In some authorities and schools, it was hard to get a "foot in the door" as respectme was met by protests that there were already policies in place. Yet these could be out-of-date, and he cited a typewritten policy devised for the old Strathclyde Regional Council - pre-dating 1996 - that was still being used by some.
But, if it is to establish itself as the national authority on bullying, respectme has some way to go if the reaction of some leading educational figures is representative.
Ken Cunningham, general secretary of School Leaders Scotland, told The TESS he had not heard anything about it, good or bad.

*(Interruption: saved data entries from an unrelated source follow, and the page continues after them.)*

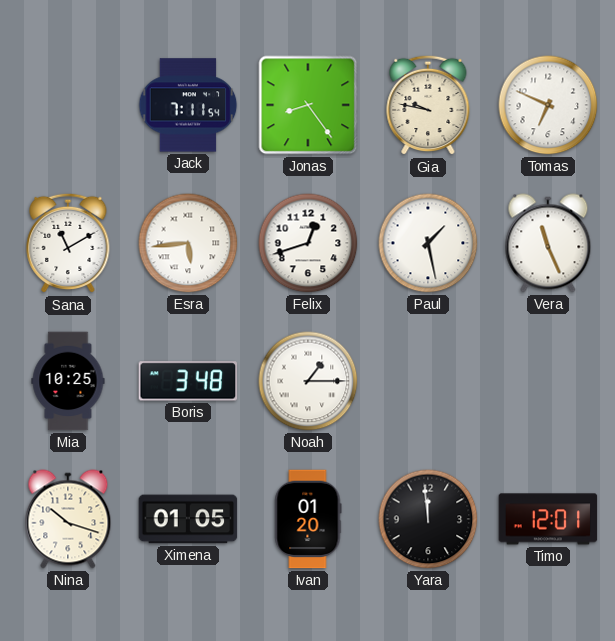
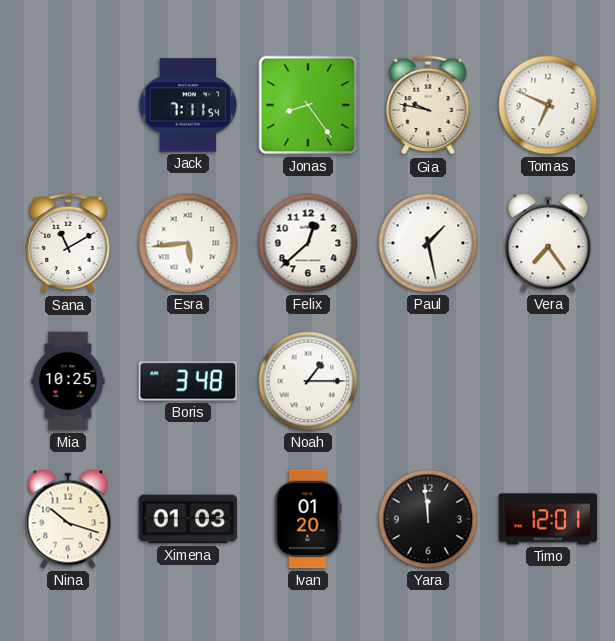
Felix: 12:42 -> 12:38
Vera: 11:26 -> 7:24
Ximena: 01:05 -> 01:03
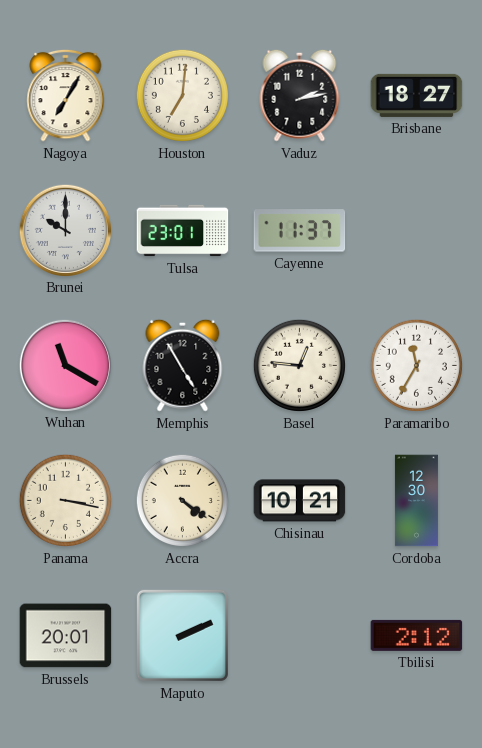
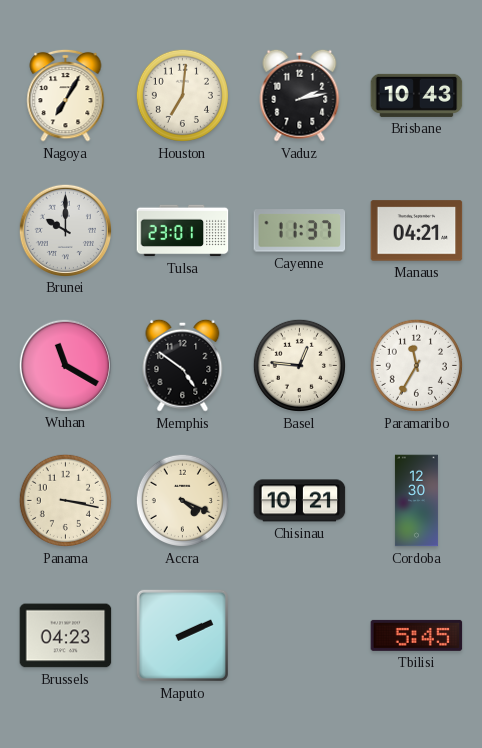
Brisbane: 18:27 -> 10:43
Manaus: none -> 04:21
Memphis: 4:55 -> 4:51
Accra: 4:21 -> 4:19
Brussels: 20:01 -> 04:23
Tbilisi: 2:12 -> 5:45
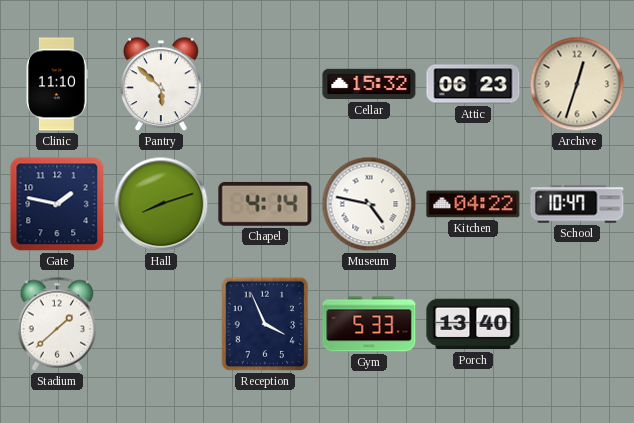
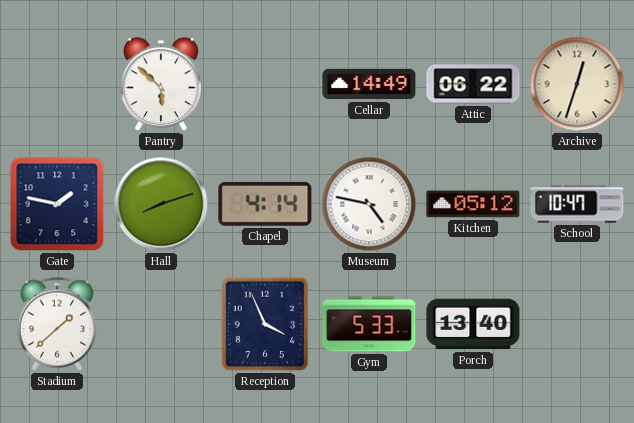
Clinic: 11:10 -> none
Cellar: 15:32 -> 14:49
Attic: 06:23 -> 06:22
Kitchen: 04:22 -> 05:12
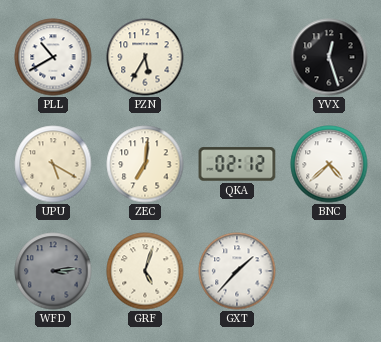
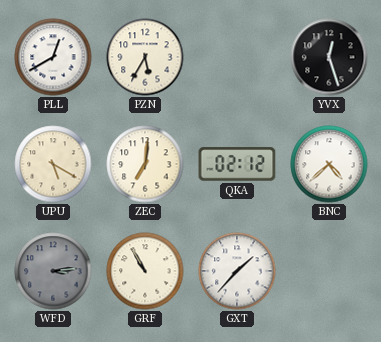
PLL: 10:40 -> 12:40
GRF: 5:03 -> 10:55
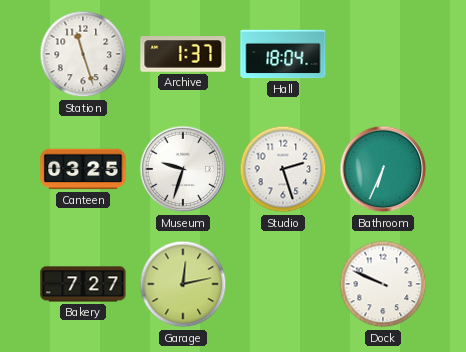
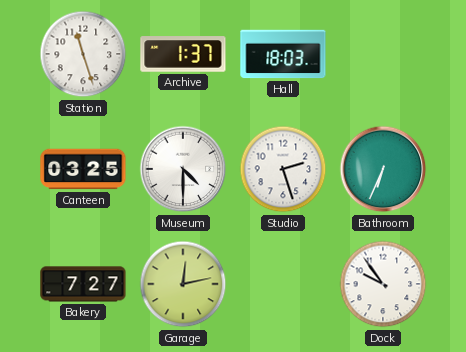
Hall: 18:04 -> 18:03
Museum: 9:33 -> 4:30
Dock: 9:49 -> 9:54
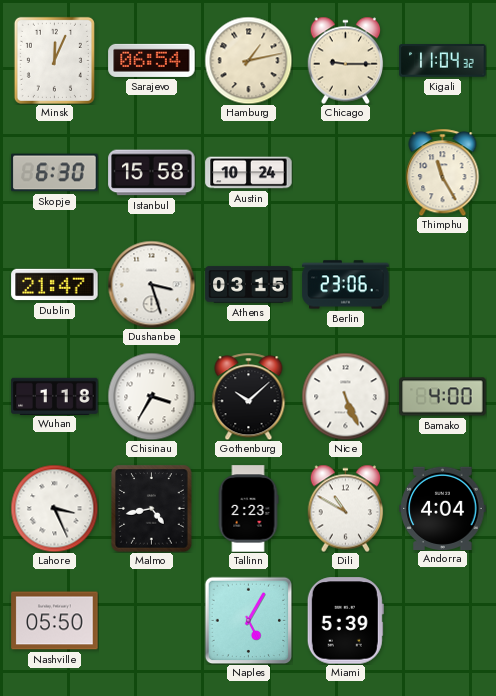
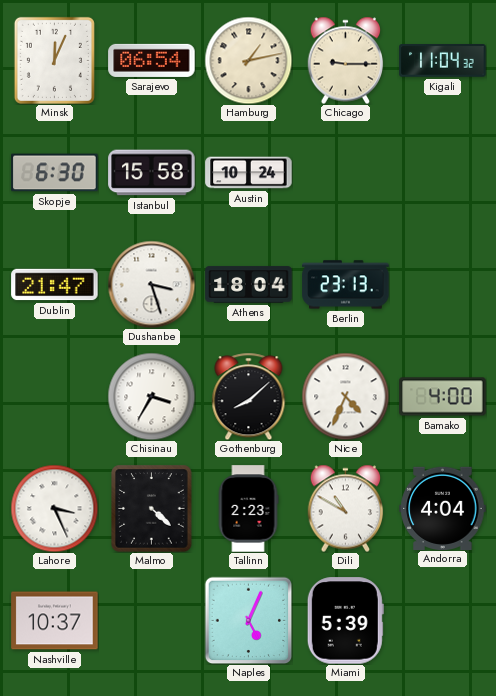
Thimphu: 11:25 -> none
Athens: 03:15 -> 18:04
Berlin: 23:06 -> 23:13
Wuhan: 1:18 -> none
Gothenburg: 10:08 -> 8:08
Nice: 5:26 -> 4:34
Malmo: 4:43 -> 4:22
Nashville: 05:50 -> 10:37
Naples: 5:05 -> 5:04
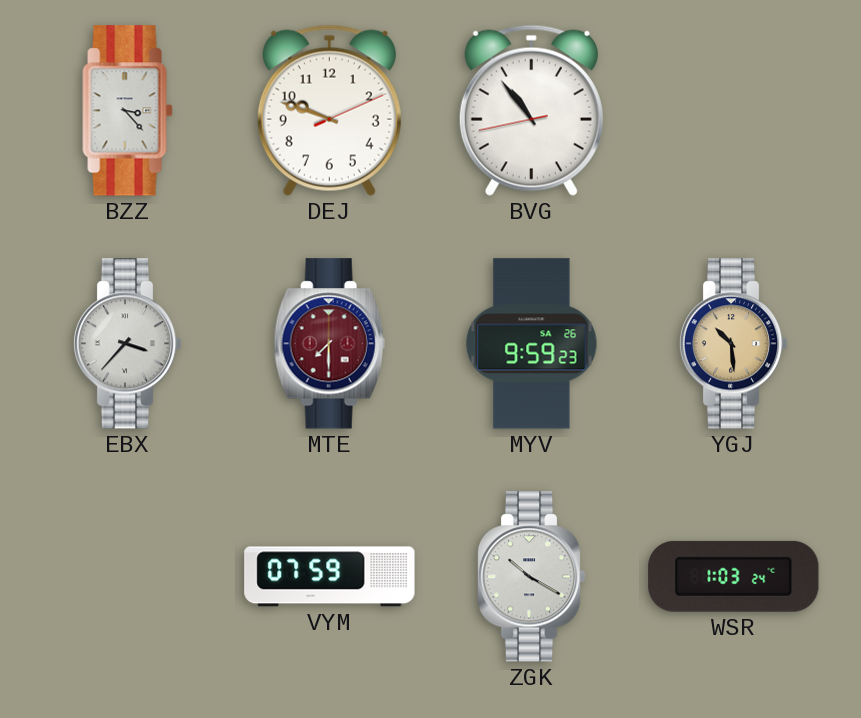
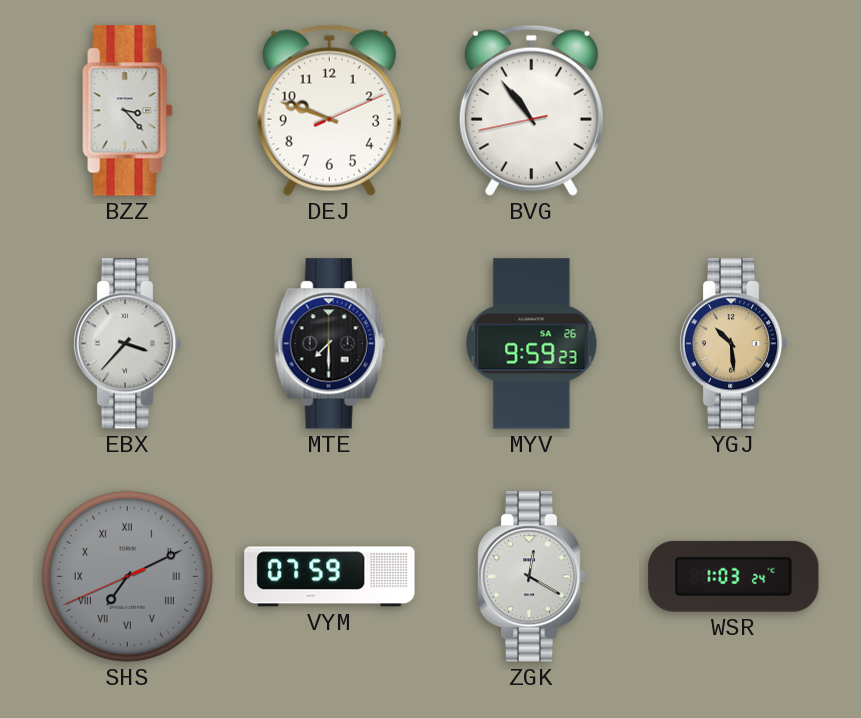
MTE dial: burgundy -> black
SHS: none -> 7:10
ZGK: 10:20 -> 12:20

Tom Burnett, former president of the Association of Headteachers and Deputes in Scotland, who was a member of the previous Scottish Executive's discipline group, knew little about the service.
Judith Gillespie, development manager of the Scottish Parent Teacher Council, had not heard about any of its work in schools.
But those who had worked with the service were almost uniformly positive about it, said Mr Donnelly - a statement backed up when The TESS carried out a straw poll of conference delegates.
Vincent Collins, depute head at Glasgow's John Paul Academy, said the advice on cyberbullying had helped deal with a problem that had rapidly become "massive". The pupil council was central to combating bullying, and the jargon-free literature, bright colours and eye-catching logos made it "much more accessible for children". He said it encouraged "joined-up thinking" and established itself in people's minds as a national organisation.
He was also impressed that respectme played down the term "anti-bullying", focusing on attitudes and relationships rather than rigid checklists to identify bullies and victims.
Lillian Field, head at Strathdon and Crathie primaries in Aberdeenshire, said the information it provided was "more modern and accessible" than before. It gathered a wide range of disparate pieces in one place and had been useful in forming a school anti-bullying policy.
Fellow Aberdeenshire headteacher Mary Scott, of Logie Coldstone Primary, said the service had provided information on cyber-bullying not previously available.
"We use its website a lot," said Theresa Fowler, a project worker at a Children 1st healthy living centre for young people in Bathgate, West Lothian. Children used the site as their homepage and she also referred parents to it.
Ms Fowler was also impressed that the website made clear bullying was everyone's responsibility, and not a problem that schools could merely pass on to "experts".
Lauren Seager of England's Anti-Bullying Alliance backed respectme's decision to play down the focus on identifying instances of bullying and make a more fundamental effort to change children's behaviour.
Fergus McMillan, chief executive of LGBT Youth Scotland, agreed that recommending prescribed sanctions for certain types of behaviour could preclude more sophisticated anti-bullying measures.